Ce n’est plus une histoire mais un Monument que nous propose Mathieu dans Les Sous-sols du Révolu tant les personnages, les concepts et la narration amènent une expérience de pensée.
Le musée se fait entité protéiforme à part entière : cadre de tout le récit, lieu de travail, lieu de vie, lieu d’explorations voire d’aventures, c’est plus qu’un lieu, une institution dont chaque personnage est autant un ouvrier qui y travaille qu’une partie autochtone de cet établissement. Le lecteur suit un Volumeur nouvel Ulysse en Odyssée dans une institution où chaque corps de métier est une rencontre exotique ; l’absurde se poursuit tout au long du livre tant les éléments rationnels s’enchaînent, services, administration, emplois, sans pourtant évoquer la question du directeur ou de tout payement dans un musée Terra Incognita.
Le tour de force de cet ouvrage est de traiter d’un Musée sans que l’on demande un instant de voir ses œuvres : les œuvres ne sont pas là pour être vues mais pour les concepts qu’elles véhiculent dans l’histoire (ainsi l’œil du cyclope, symbole du regard des origines ou naissance du regard intelligent/sensible). Chaque partie de l’institution est une façon d’aborder les corps de métiers de la conservation du patrimoine et de la restauration en se posant des questions absurdes, entraînant des problèmes, des questionnements, des situations comiques, des aberrations, amenant un œil neuf sur les techniques abordées.

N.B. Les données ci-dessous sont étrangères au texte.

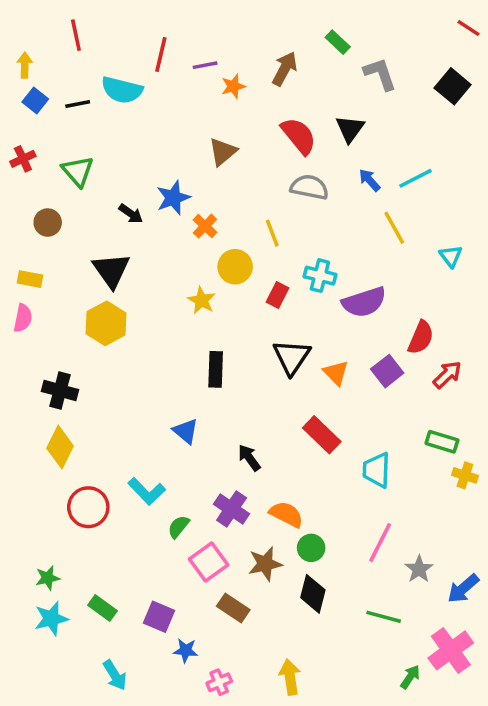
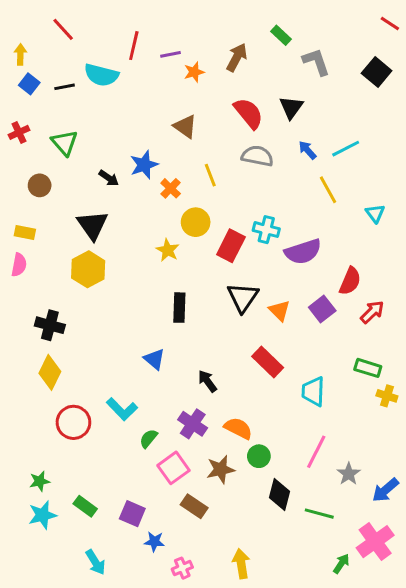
red line: (76, 35) -> (63, 29), turned -30
brown triangle: (223, 152) -> (185, 127), turned -45
yellow line: (272, 233) -> (210, 175), moved
red rectangle: (278, 295) -> (231, 246), size x1.5
black diamond: (313, 594) -> (279, 494), moved

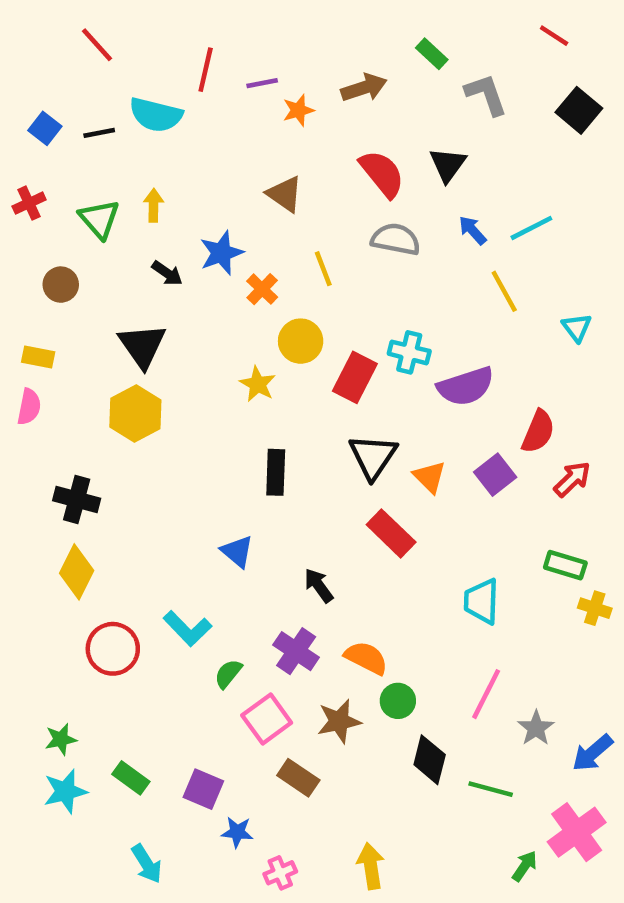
red line: (390, 23) -> (554, 36), moved
yellow arrow: (20, 54) -> (154, 205), moved
brown arrow: (237, 57) -> (364, 88), turned 44
red rectangle: (268, 362) -> (391, 533), moved

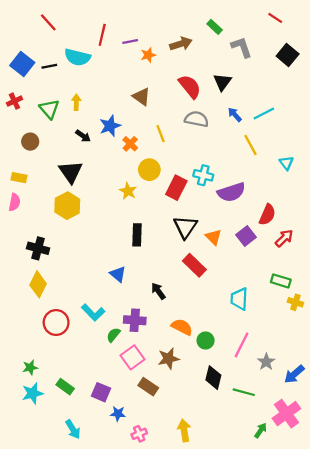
blue square: (45, 128) -> (22, 64), size x1.5
purple cross: (296, 651) -> (135, 320), moved, turned -30
green circle: (398, 701) -> (206, 340), moved

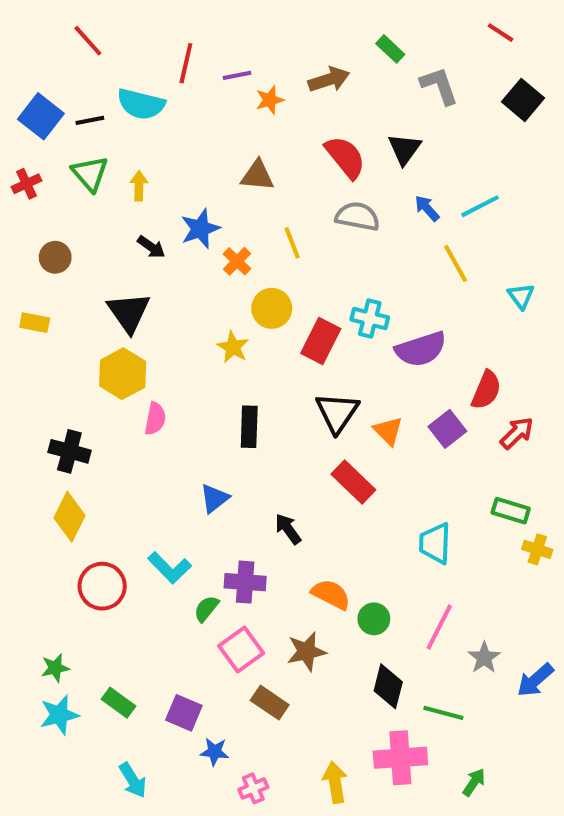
brown triangle: (141, 97) -> (257, 176), turned -30
green triangle: (49, 109) -> (90, 173), moved
pink semicircle: (14, 202) -> (155, 419), moved
blue triangle: (118, 274) -> (215, 498), turned 42
pink cross: (286, 414) -> (400, 758), moved, turned 32

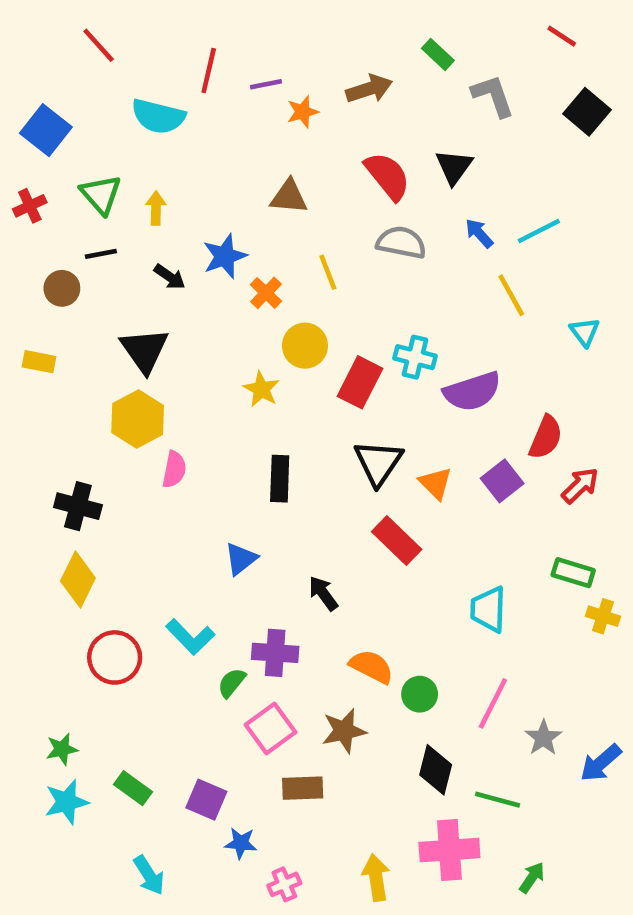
black line: (90, 120) -> (101, 254), moved
brown rectangle: (270, 703) -> (303, 788), turned -36

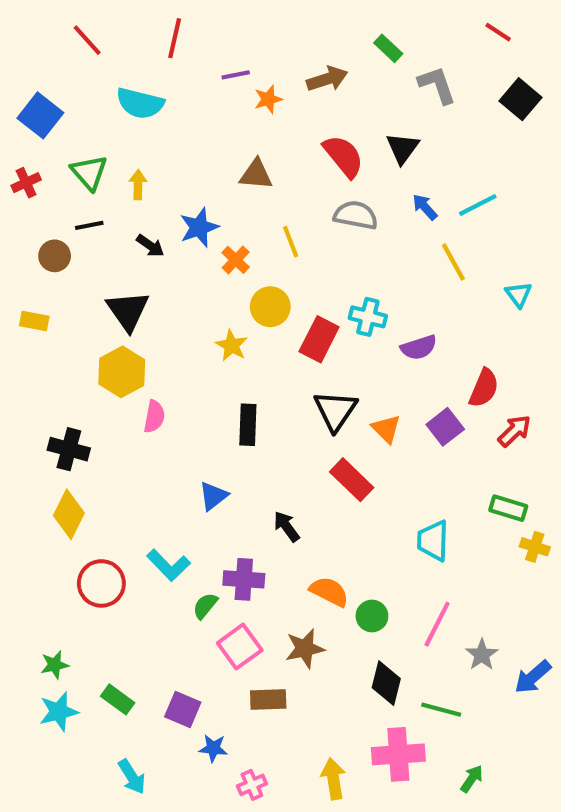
red line: (209, 70) -> (175, 38), moved
purple semicircle: (472, 391) -> (419, 347), size x0.7

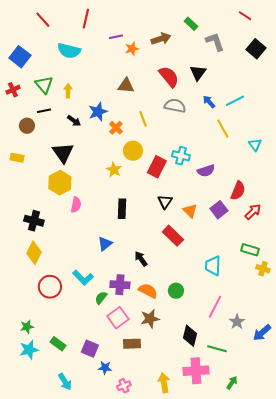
black triangle: (335, 410) -> (165, 202), size x0.7
orange semicircle: (329, 592) -> (148, 291), moved
green circle: (372, 616) -> (176, 291), moved

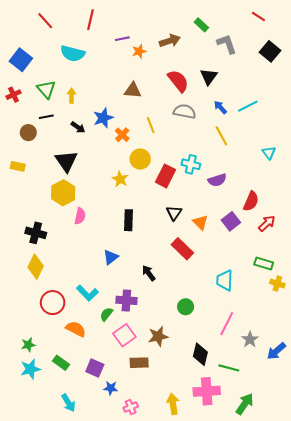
yellow line: (223, 129) -> (221, 136), moved
orange semicircle: (148, 291) -> (76, 329), moved
green arrow: (232, 383) -> (245, 404), size x1.5

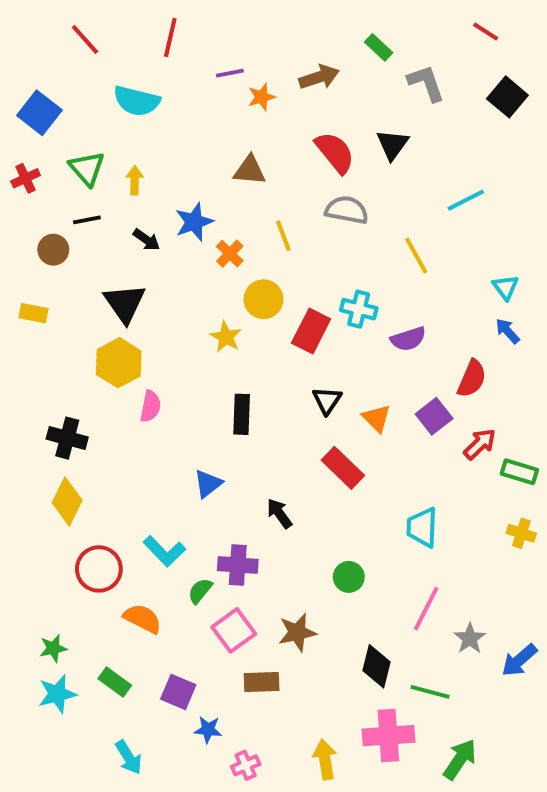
blue arrow: (220, 107) -> (507, 331), moved
red arrow: (267, 223) -> (480, 444), moved
green rectangle: (264, 263) -> (519, 472), moved

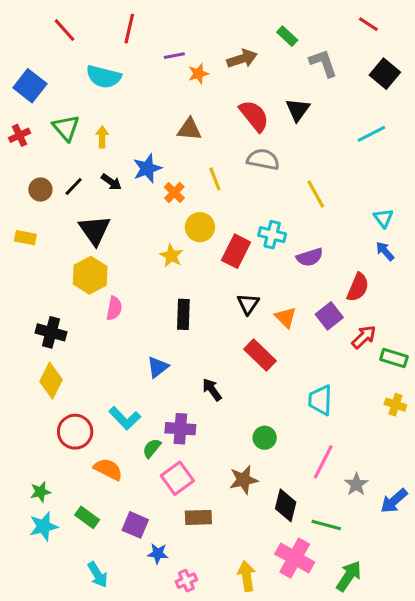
cyan line: (466, 200) -> (371, 134), moved
black line: (87, 220) -> (74, 186), moved, turned -35
brown star: (297, 632) -> (244, 480), moved
pink cross: (388, 736) -> (295, 558), turned 33

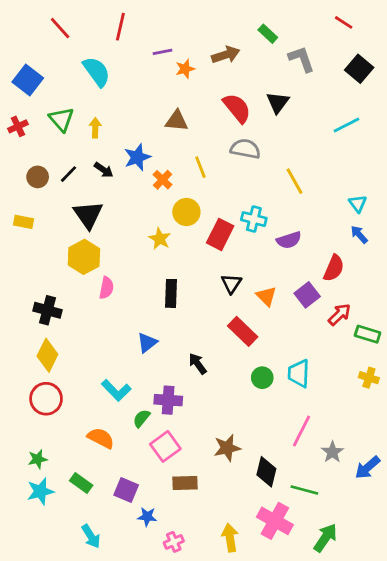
cyan semicircle: (104, 77) -> (97, 72), turned -140
red circle: (75, 432) -> (46, 399), moved
green circle: (265, 438) -> (262, 378), moved

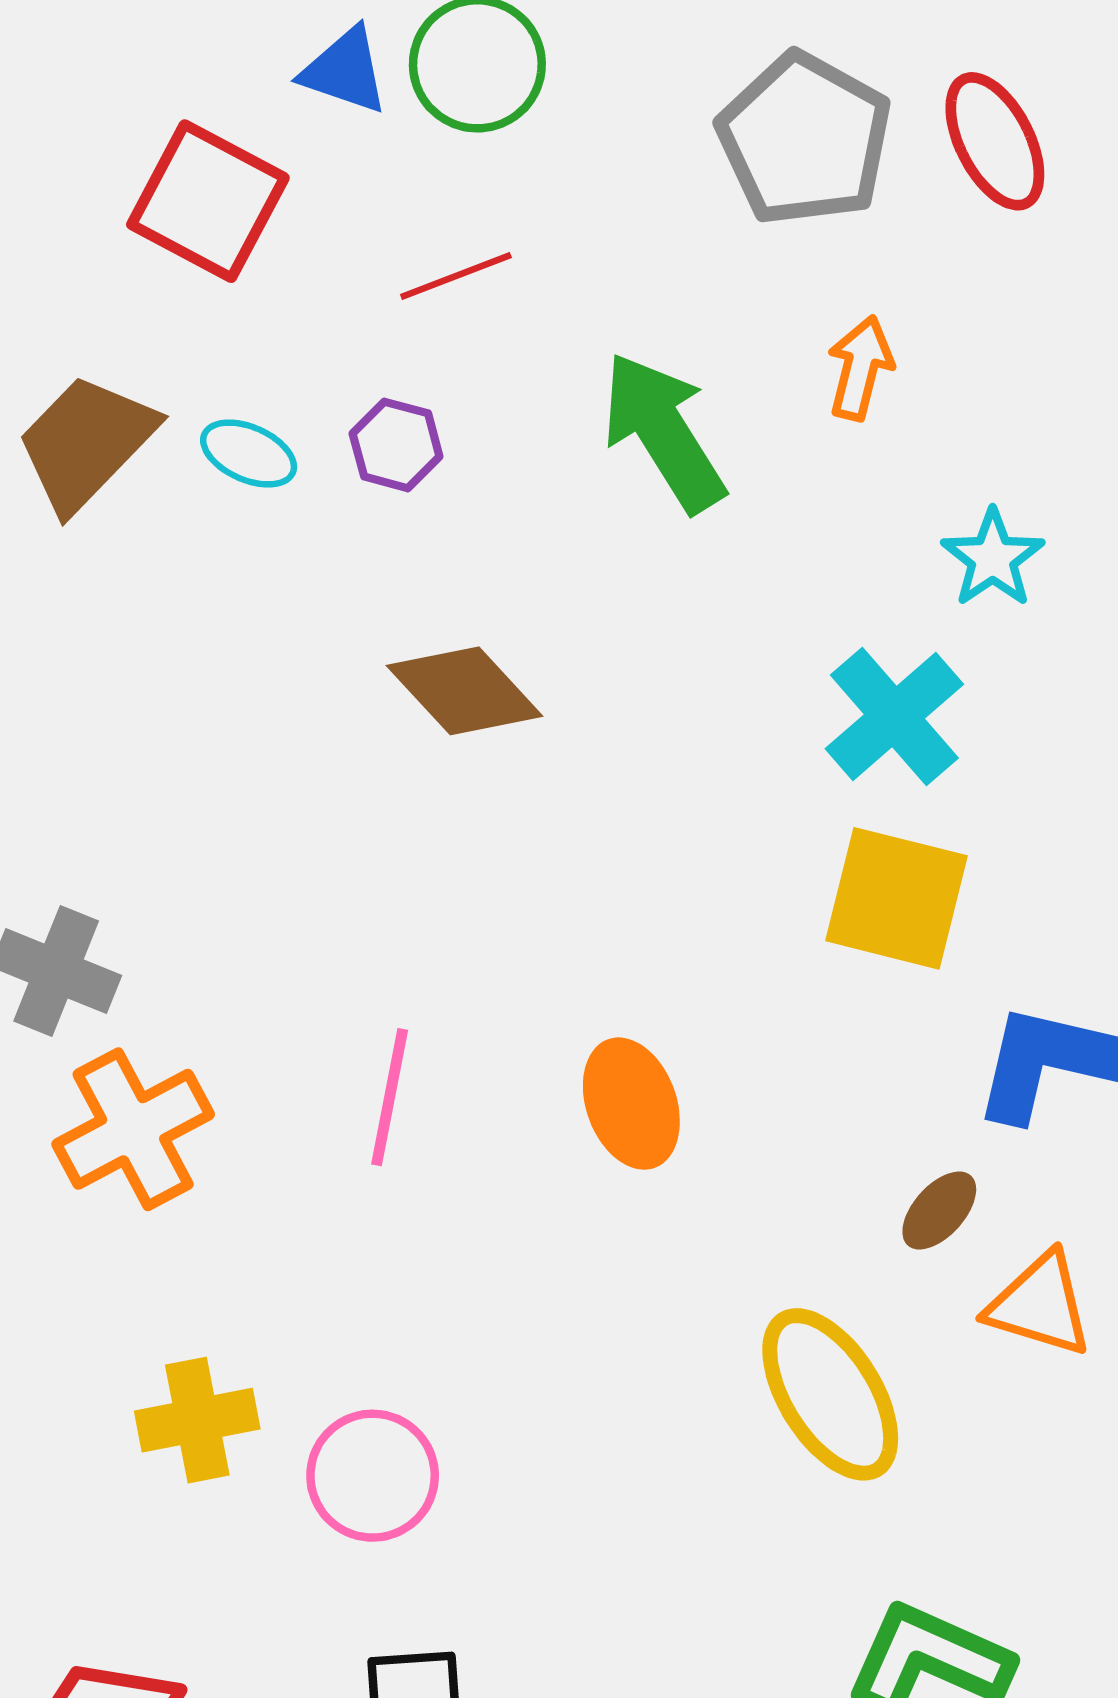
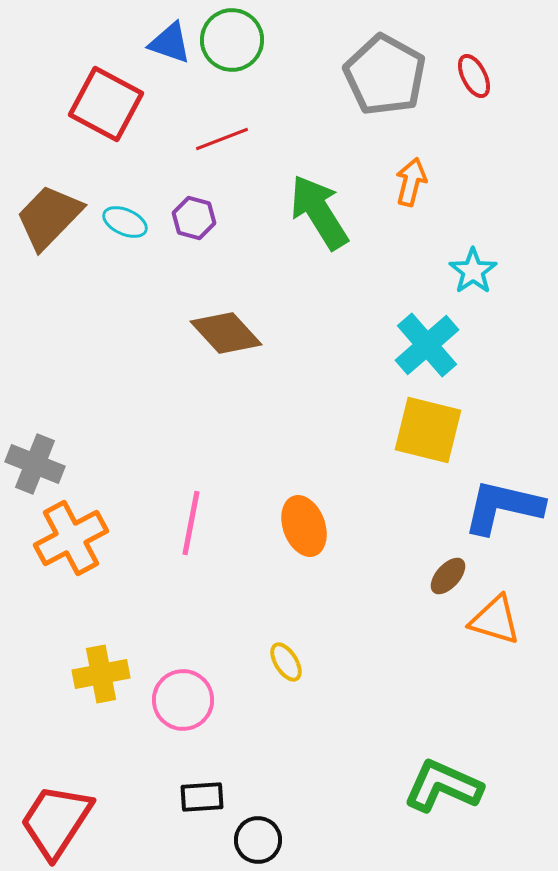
red ellipse: (995, 141) -> (474, 76), size x0.7
yellow ellipse: (830, 1394) -> (286, 662), moved, size x0.5

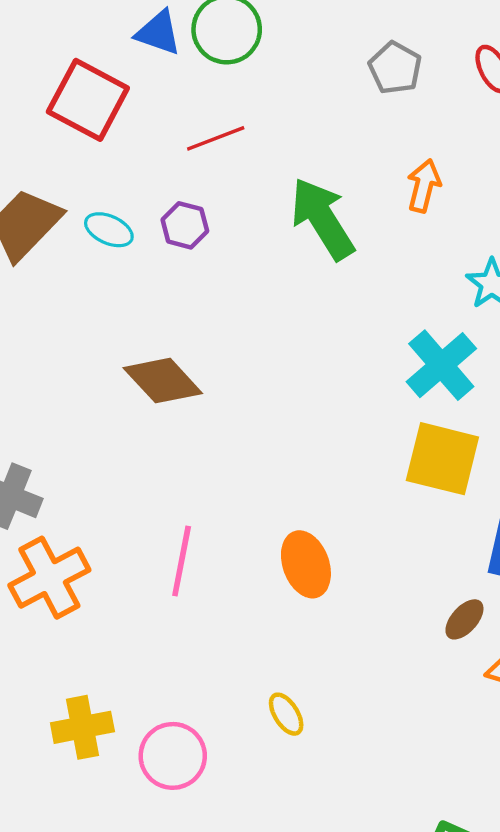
gray pentagon: (385, 75) -> (395, 68), size x0.6
brown diamond: (226, 333) -> (163, 381), moved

Une expérience de pensée filée aussi inventive qu’intelligente, où la fin nous dévoile la symbolique du livre-ou est-ce seulement à ce moment là que j’ai réalisé ?-, que l’art est protéiforme et inquantifiable, et que la tentative de le cerner par des artistes ou historiens de l’art est impossible, l’art est mouvant, indéfinissable, immense et varié, insaisissable par l’humain.